Porcine reproductive and respiratory syndrome virus (PRRSV) has a single stranded RNA genome which makes it highly prone to genetic mutation. This also makes every PRRSV strain unique, so that genetic typing is a useful method for disease diagnosis and control. Diagnostic genetic typing is made by determining the order of nucleotides within a DNA copy of the viral RNA genome fragment – DNA sequencing. Today the most often used fragment for this purpose is ORF5, the gene encoding the major envelope glycoprotein, mainly because it shows extensive genetic diversity.
Diagnostic DNA sequencing
Discrimination between PRRSV Type 1 (European) and Type 2 (American) is easy to accomplish by most diagnostic PCR assays. Discrimination between individual strains from each of the two genotypes requires DNA sequencing. To do this, body fluid or tissue with moderate to high amounts of PRRSV are treated to isolate RNA, that is then copied to DNA by reverse transcription, and the ORF5 gene is amplified by PCR, and submitted to a DNA sequencing facility. This process is mostly automatic and generally takes one to three days. The raw sequence data files are sent to the diagnostic laboratory for analysis. The report typically includes the nucleotide sequence of the strain, its similarity to standard vaccine strains, and some laboratories provide comparison to a standard reference panel of wild type PRRSV isolates in a form of dendrogram, or comparison to a production system’s PRRSV sequence database.

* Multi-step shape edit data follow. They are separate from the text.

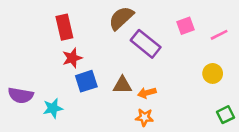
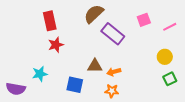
blue square: (86, 81) -> (75, 85), moved, turned 30
purple semicircle: (21, 95) -> (16, 89), moved
cyan star: (53, 108) -> (40, 74), moved
green square: (226, 115) -> (170, 79), moved

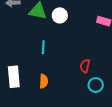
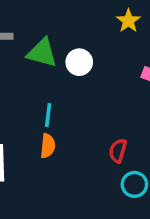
orange semicircle: (44, 81) -> (48, 146), moved

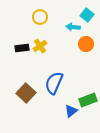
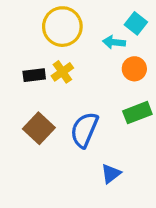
yellow circle: (40, 17) -> (62, 27), size x1.6
brown square: (26, 93) -> (39, 128), moved
green rectangle: (88, 100) -> (137, 113), moved

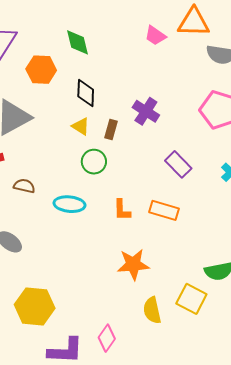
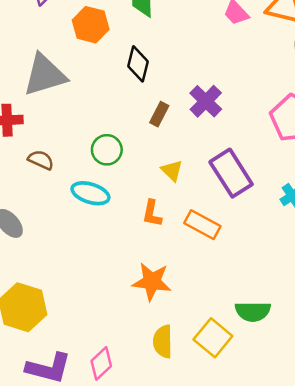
yellow triangle: (81, 126) -> (172, 171), moved
green circle: (94, 162) -> (107, 150), moved
purple rectangle: (178, 164) -> (231, 173), size x1.4

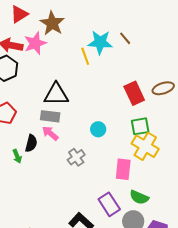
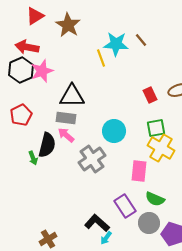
pink star: (35, 43) -> (42, 71), moved
red rectangle: (134, 93) -> (150, 95), size x0.7
cyan circle: (98, 129) -> (114, 131), size x1.5
black semicircle: (31, 143) -> (47, 145), size x1.4
gray cross: (76, 157) -> (92, 159), size x1.5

Analysis of PRRSV sequences
Sequence similarity, or identity, is determined by aligning two or more sequences using a computer program. An example alignment of several ORF5 sequences from 5 different farms is shown in Figure 1. Pairwise comparisons of their percent identity is shown in the Table. The identities range from 81.2 to 99.8 %. The dendrogram resulting from the phylogenetic analysis shows grouping of the similar sequences (Figure 2). A key question for producers and veterinarians is whether the observed genetic differences between the sequences represent normal variation of a single PRRSV strain in a farm, or represent multiple different strains present in a farm.
Figure 1: Portion of the alignment of ORF5 sequences of PRRSV strains from 5 different farms. From farms 1, 4 and 5, multiple sequences were obtained. Dots in the sequences correspond to positions identical to the PRRSV Type 1 reference strain Lelystad.

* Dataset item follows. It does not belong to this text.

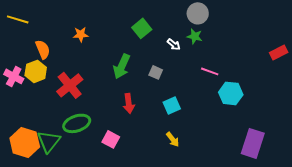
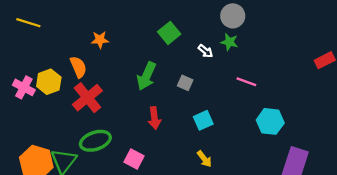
orange semicircle: (43, 49) -> (78, 67), moved
cyan hexagon: (231, 93) -> (270, 121), moved

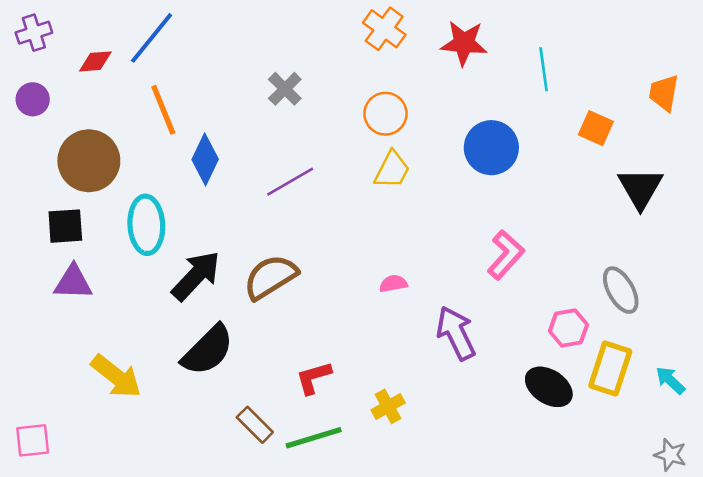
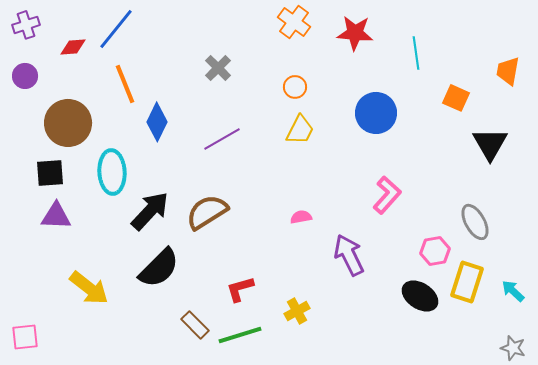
orange circle: (385, 114) -> (295, 87), size x0.7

Figure 2: Dendrogram of ORF5 sequences obtained in 5 different farms. Example of interpretation: In Farm 1 two unrelated strains are present. Three sequences are >99% identical to each other, whereas the fourth is only ~83 % related. Instead, it is related to Lelystad virus. The strains from Farm 2 and Farm 3 are closely related (98.2 % identical). Two strains from Farm 4 are closely related (99.5 % identical). In Farm 5 two unrelated strains are present. Three strains are >98 % identical to each other, and about 81 % identical to the fourth one.
Table: Pairwise percent identity between all the aligned ORF5 sequences of a series of type 1 PRRSV samples.
Interpretation of PRRSV sequences
The sequence of ORF5 has about 600 nucleotides. Different estimates indicate that the overall rate of mutation in this gene is about 0.5 % to 1 % per year.Variation in the rate of genetic change is determined by different non-virus factors. The level of specific and non-specific anti-PRRSV immunity in pigs has a huge impact on viral replication and transmission, exerting a strong inhibitory pressure that diminishes the number of virus copies. Lower viral loads result in reduced transmission rates, further reducing overall viral replication and decreasing the rate of change. The same virus under different host conditions may show different rates of genetic change. Thus, sometimes we can observe higher or lower rates of genetic change, outside of the suggested range of 0.5 % to 1% per year.
The central question in the genetic analysis is whether two sequences are closely related (belong to two variants of the same strain) or are independent (belong to two unrelated strains). It is commonly accepted that PRRSV isolates are related or not, based on a percent similarity cut-off of 97% or 98 %. It is obvious that blind acceptance of a 2% or 3% genetic difference between two isolates, without incorporation of additional knowledge, can lead to erroneous conclusions. The differences between the variants of a single strain circulating in a population for several years will exceed this cut-off eventually. The quality of a relationship interpretation is strengthened by access to additional information, including dates and locations of isolation. It is very important to analyze new PRRSV sequences against a broad reference set representing the farm, the system and the region, as well as representing the global genetic diversity.
The DNA sequencing of PRRSV strains can indicate close relationship or independence of the strains (Figure 2) but cannot be used to predict or explain immunological protection or PRRS outbreaks in immune herds. Also, DNA sequencing does not allow prediction of clinical outcome of infection with a given strain, since genetic markers of virulence have not been identified.
At present, many regional PRRS control or elimination projects are underway, mostly in North America but also in Europe. A comprehensive picture of viral variation at the beginning of control and elimination projects is critical for effective monitoring of progress and effectiveness of implementation procedures, and for identification of new virus introductions to farms and to the region.